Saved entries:
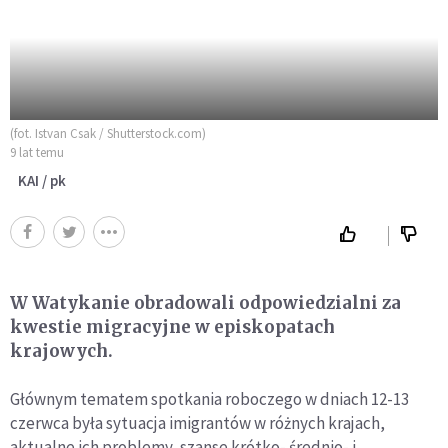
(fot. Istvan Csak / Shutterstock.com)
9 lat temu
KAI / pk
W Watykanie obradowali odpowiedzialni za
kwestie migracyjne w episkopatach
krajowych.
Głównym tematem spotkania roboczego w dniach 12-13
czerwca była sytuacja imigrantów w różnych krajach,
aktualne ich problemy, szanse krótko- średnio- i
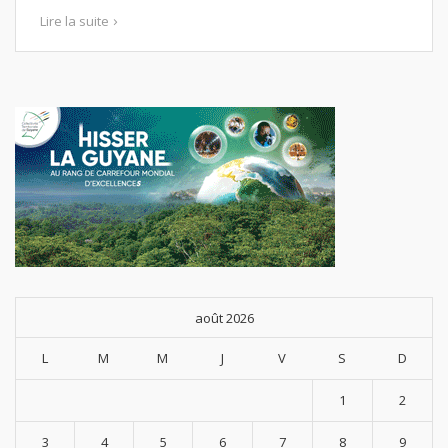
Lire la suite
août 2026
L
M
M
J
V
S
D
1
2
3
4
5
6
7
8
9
* * *
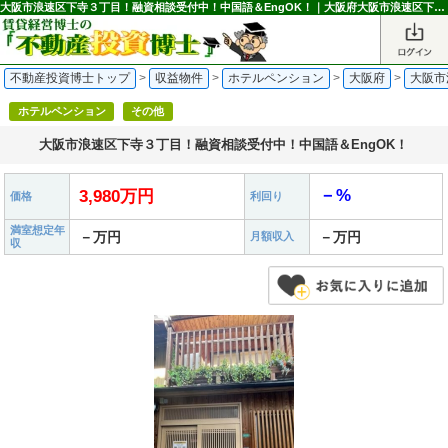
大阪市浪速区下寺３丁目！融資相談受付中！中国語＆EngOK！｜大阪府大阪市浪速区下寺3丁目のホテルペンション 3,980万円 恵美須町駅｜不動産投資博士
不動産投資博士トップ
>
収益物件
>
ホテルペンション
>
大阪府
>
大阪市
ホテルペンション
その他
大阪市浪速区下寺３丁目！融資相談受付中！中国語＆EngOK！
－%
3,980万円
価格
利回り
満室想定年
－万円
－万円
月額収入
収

*About this exercise*. In the records above, collect each line with "EngOK".

*Solved problem*.
大阪市浪速区下寺３丁目！融資相談受付中！中国語＆EngOK！｜大阪府大阪市浪速区下寺3丁目のホテルペンション 3,980万円 恵美須町駅｜不動産投資博士
大阪市浪速区下寺３丁目！融資相談受付中！中国語＆EngOK！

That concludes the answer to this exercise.